#### Task goal:
Tally the lines of the data below that contain the string "Gemäß". Give the tally and nothing else.
=== Begin Enclosure ===
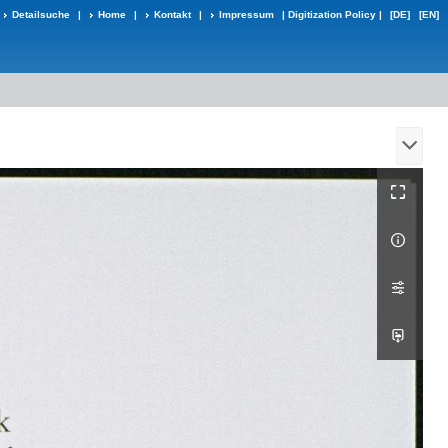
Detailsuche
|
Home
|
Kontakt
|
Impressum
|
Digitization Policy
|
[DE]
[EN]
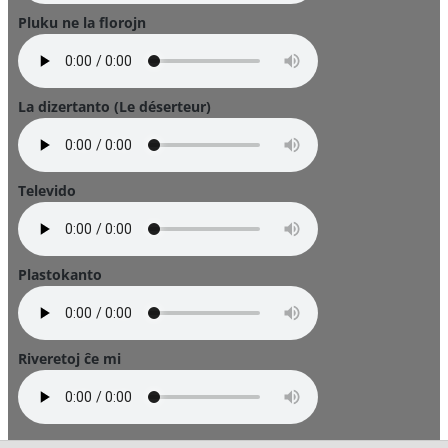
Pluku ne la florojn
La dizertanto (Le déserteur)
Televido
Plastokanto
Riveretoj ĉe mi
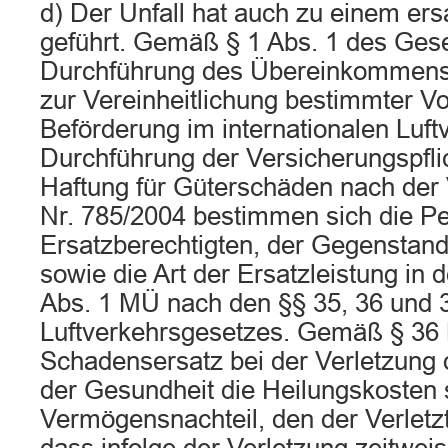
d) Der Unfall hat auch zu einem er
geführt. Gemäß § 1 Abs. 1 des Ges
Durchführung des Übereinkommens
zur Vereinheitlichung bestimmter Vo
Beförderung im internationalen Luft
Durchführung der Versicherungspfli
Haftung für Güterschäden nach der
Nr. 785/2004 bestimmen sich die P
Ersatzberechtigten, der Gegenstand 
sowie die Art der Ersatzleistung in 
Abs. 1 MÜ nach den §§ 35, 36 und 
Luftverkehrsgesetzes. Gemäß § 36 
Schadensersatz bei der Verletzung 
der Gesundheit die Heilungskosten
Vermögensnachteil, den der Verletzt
=== End Enclosure ===
#### Result for this task:
2